Implementation Overview

User sessions are initiated when a user authorizes an app through HYPLAY's OAuth flow. You can learn more about apps and the OAuth flow here.

A user session links a set of approved permissions between the given user and the application they authorized. These approved permissions limit the scope the application can submit transactions, transfer tokens or NFTs, and more on behalf of the user within a limited time period before the session expires.

When a user authorizes an application through the application's OAuth flow, the developer receives a unique session access token specific to the user.

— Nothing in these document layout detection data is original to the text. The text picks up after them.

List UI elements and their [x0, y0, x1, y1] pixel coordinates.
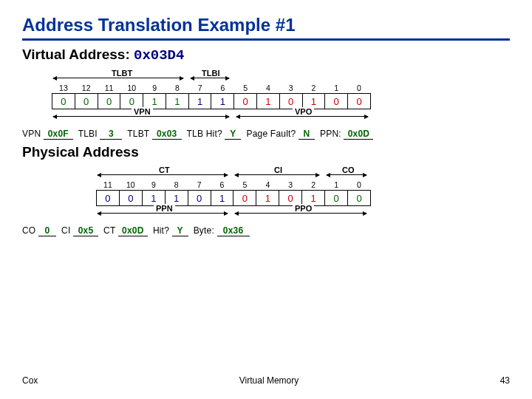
tlbi-label: TLBI [200, 69, 222, 78]
va-bottom-ranges: VPN VPO [52, 111, 371, 121]
vpn-label: VPN [132, 107, 153, 116]
co-label: CO [340, 166, 357, 174]
bit-index: 11 [98, 83, 120, 94]
bit-index: 11 [97, 180, 120, 191]
bit-index: 1 [325, 180, 348, 191]
va-heading-label: Virtual Address: [22, 47, 130, 62]
tlbi-ans-label: TLBI [78, 129, 98, 139]
bit-index: 4 [256, 180, 279, 191]
ppn-ans: 0x0D [344, 129, 373, 140]
ci-ans: 0x5 [73, 225, 98, 236]
bit-index: 10 [119, 180, 142, 191]
bit-cell: 1 [166, 94, 188, 109]
hit-ans: Y [172, 225, 188, 236]
bit-index: 0 [348, 180, 371, 191]
bit-index: 9 [142, 180, 165, 191]
tlbhit-ans-label: TLB Hit? [187, 129, 222, 139]
pa-bit-table: 11109876543210 001101010100 [96, 180, 371, 206]
va-index-row: 131211109876543210 [52, 83, 371, 94]
bit-cell: 0 [188, 191, 211, 206]
pf-ans: N [299, 129, 315, 140]
bit-index: 2 [302, 180, 325, 191]
footer-right: 43 [500, 375, 510, 386]
bit-index: 7 [188, 180, 211, 191]
bit-cell: 1 [256, 191, 279, 206]
pa-bit-row: 001101010100 [97, 191, 371, 206]
bit-index: 12 [75, 83, 98, 94]
bit-cell: 0 [97, 191, 120, 206]
bit-index: 8 [166, 83, 188, 94]
byte-ans-label: Byte: [194, 225, 214, 236]
vpo-label: VPO [293, 107, 314, 116]
vpn-ans: 0x0F [44, 129, 73, 140]
page-title: Address Translation Example #1 [22, 15, 510, 41]
pa-answer-line: CO 0 CI 0x5 CT 0x0D Hit? Y Byte: 0x36 [22, 225, 510, 236]
pa-heading: Physical Address [22, 144, 510, 160]
bit-index: 3 [279, 180, 302, 191]
bit-cell: 0 [325, 191, 348, 206]
bit-cell: 1 [211, 191, 233, 206]
bit-cell: 0 [348, 94, 371, 109]
va-answer-line: VPN 0x0F TLBI 3 TLBT 0x03 TLB Hit? Y Pag… [22, 129, 510, 140]
tlbt-label: TLBT [109, 69, 134, 78]
bit-index: 0 [348, 83, 371, 94]
ci-ans-label: CI [61, 225, 70, 236]
ppn-ans-label: PPN: [320, 129, 341, 139]
bit-index: 13 [52, 83, 75, 94]
bit-index: 7 [188, 83, 211, 94]
bit-index: 8 [165, 180, 188, 191]
hit-ans-label: Hit? [153, 225, 169, 236]
bit-cell: 1 [188, 94, 211, 109]
co-ans: 0 [38, 225, 56, 236]
pf-ans-label: Page Fault? [247, 129, 296, 139]
ppo-label: PPO [293, 204, 314, 213]
tlbt-ans: 0x03 [152, 129, 182, 140]
va-bit-table: 131211109876543210 00001111010100 [52, 83, 371, 109]
bit-index: 4 [257, 83, 280, 94]
bit-cell: 0 [75, 94, 98, 109]
ppn-label: PPN [154, 204, 175, 213]
bit-index: 6 [211, 180, 233, 191]
tlbhit-ans: Y [225, 129, 241, 140]
byte-ans: 0x36 [217, 225, 250, 236]
footer-center: Virtual Memory [239, 375, 299, 386]
footer-left: Cox [22, 375, 38, 386]
bit-index: 5 [234, 83, 257, 94]
pa-index-row: 11109876543210 [97, 180, 371, 191]
pa-bottom-ranges: PPN PPO [96, 208, 371, 218]
tlbt-ans-label: TLBT [127, 129, 149, 139]
pa-top-ranges: CT CI CO [96, 169, 371, 180]
bit-cell: 0 [52, 94, 75, 109]
bit-cell: 0 [98, 94, 120, 109]
bit-index: 2 [302, 83, 325, 94]
ct-ans-label: CT [103, 225, 115, 236]
ct-ans: 0x0D [118, 225, 148, 236]
bit-cell: 0 [233, 191, 256, 206]
bit-cell: 0 [119, 191, 142, 206]
bit-cell: 0 [348, 191, 371, 206]
bit-index: 1 [325, 83, 348, 94]
va-top-ranges: TLBT TLBI [52, 72, 371, 83]
bit-cell: 0 [234, 94, 257, 109]
bit-index: 5 [233, 180, 256, 191]
bit-index: 10 [120, 83, 143, 94]
tlbi-ans: 3 [100, 129, 122, 140]
va-bit-row: 00001111010100 [52, 94, 371, 109]
ci-label: CI [272, 166, 284, 174]
va-heading: Virtual Address: 0x03D4 [22, 47, 510, 64]
bit-index: 3 [279, 83, 302, 94]
vpn-ans-label: VPN [22, 129, 41, 139]
co-ans-label: CO [22, 225, 35, 236]
ct-label: CT [157, 166, 172, 174]
bit-index: 6 [211, 83, 234, 94]
bit-cell: 1 [257, 94, 280, 109]
footer: Cox Virtual Memory 43 [22, 375, 510, 386]
bit-cell: 1 [211, 94, 234, 109]
bit-index: 9 [143, 83, 166, 94]
va-heading-value: 0x03D4 [134, 47, 184, 64]
bit-cell: 0 [325, 94, 348, 109]
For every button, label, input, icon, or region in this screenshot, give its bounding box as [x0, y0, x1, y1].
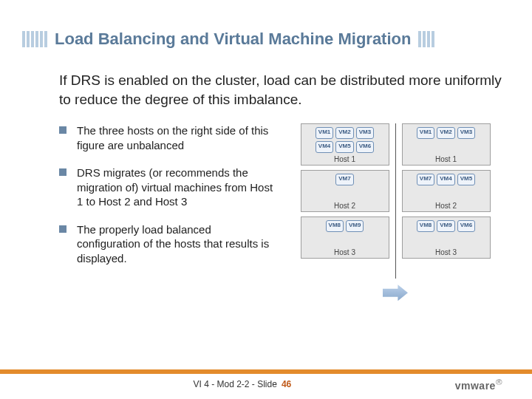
- title-bar: Load Balancing and Virtual Machine Migra…: [0, 30, 532, 49]
- diagram-col-left: VM1VM2VM3 VM4VM5VM6 Host 1 VM7 Host 2 VM…: [301, 123, 389, 259]
- title-stripe-right: [418, 31, 510, 47]
- host-box: VM1VM2VM3 VM4VM5VM6 Host 1: [301, 123, 389, 166]
- vm-badge: VM4: [316, 141, 333, 153]
- footer-meta: VI 4 - Mod 2-2 - Slide 46: [194, 379, 292, 389]
- vm-badge: VM2: [437, 127, 454, 139]
- diagram: VM1VM2VM3 VM4VM5VM6 Host 1 VM7 Host 2 VM…: [288, 123, 502, 279]
- content-row: The three hosts on the right side of thi…: [0, 123, 532, 279]
- vm-badge: VM3: [457, 127, 475, 139]
- arrow-icon: [383, 284, 408, 301]
- column-divider: [395, 123, 396, 279]
- vm-badge: VM5: [335, 141, 353, 153]
- host-box: VM7 Host 2: [301, 170, 389, 212]
- vm-badge: VM1: [417, 127, 434, 139]
- host-label: Host 3: [406, 248, 487, 256]
- vm-badge: VM6: [356, 141, 374, 153]
- footer: VI 4 - Mod 2-2 - Slide 46 vmware®: [0, 369, 532, 399]
- host-label: Host 2: [406, 202, 487, 210]
- vm-badge: VM8: [326, 220, 344, 232]
- vmware-logo: vmware®: [455, 377, 502, 392]
- vm-badge: VM4: [437, 174, 454, 185]
- host-label: Host 2: [304, 202, 386, 210]
- vm-badge: VM2: [335, 127, 353, 139]
- bullet-item: The three hosts on the right side of thi…: [59, 123, 273, 152]
- vm-badge: VM3: [356, 127, 374, 139]
- bullet-list: The three hosts on the right side of thi…: [59, 123, 273, 279]
- vm-badge: VM5: [457, 174, 475, 185]
- vm-badge: VM9: [346, 220, 364, 232]
- host-box: VM8VM9 Host 3: [301, 216, 389, 259]
- host-label: Host 3: [304, 248, 386, 256]
- bullet-item: The properly load balanced configuration…: [59, 222, 273, 266]
- host-box: VM1VM2VM3 Host 1: [402, 123, 491, 166]
- diagram-col-right: VM1VM2VM3 Host 1 VM7VM4VM5 Host 2 VM8VM9…: [402, 123, 491, 259]
- host-label: Host 1: [406, 155, 487, 163]
- host-label: Host 1: [304, 155, 386, 163]
- vm-badge: VM6: [457, 220, 475, 232]
- vm-badge: VM9: [437, 220, 454, 232]
- vm-badge: VM7: [417, 174, 434, 185]
- footer-text: VI 4 - Mod 2-2 - Slide: [194, 379, 277, 389]
- slide: Load Balancing and Virtual Machine Migra…: [0, 0, 532, 399]
- host-box: VM7VM4VM5 Host 2: [402, 170, 491, 212]
- bullet-item: DRS migrates (or recommends the migratio…: [59, 166, 273, 209]
- vm-badge: VM8: [417, 220, 434, 232]
- host-box: VM8VM9VM6 Host 3: [402, 216, 491, 259]
- slide-title: Load Balancing and Virtual Machine Migra…: [55, 30, 411, 49]
- page-number: 46: [282, 379, 291, 389]
- vm-badge: VM1: [316, 127, 333, 139]
- title-stripe-left: [22, 31, 47, 47]
- vm-badge: VM7: [335, 174, 353, 185]
- intro-text: If DRS is enabled on the cluster, load c…: [0, 71, 532, 109]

The developer can use this session access token prior to its expiration to invoke transactions, read data, and more on behalf of the user, so long as these actions fall under the permission scope approved by the user during the initial authorization flow.

Motivation

The way we've developer user sessions with HYPLAY unlocks a novel pattern for both users and developers that completely removes the pain points and friction from web3 enabled apps and games in a vertically integrated manner. Players never need to deal with transaction signing, gas fees, or wallet popups. Developers never need to build their own wallet systems, implement fragmented API providers, or pay for gas fees as their application or game scales.

Lastly, HYPLAY's API services are not required to invoke session transactions on behalf of users by apps or games - HYPLAY's API is simply a convenience layer to streamline the process for developers. The core systems that HYPLAY utilizes are open for other developers to build on top of through the same publicly available smart contracts we use on HYCHAIN.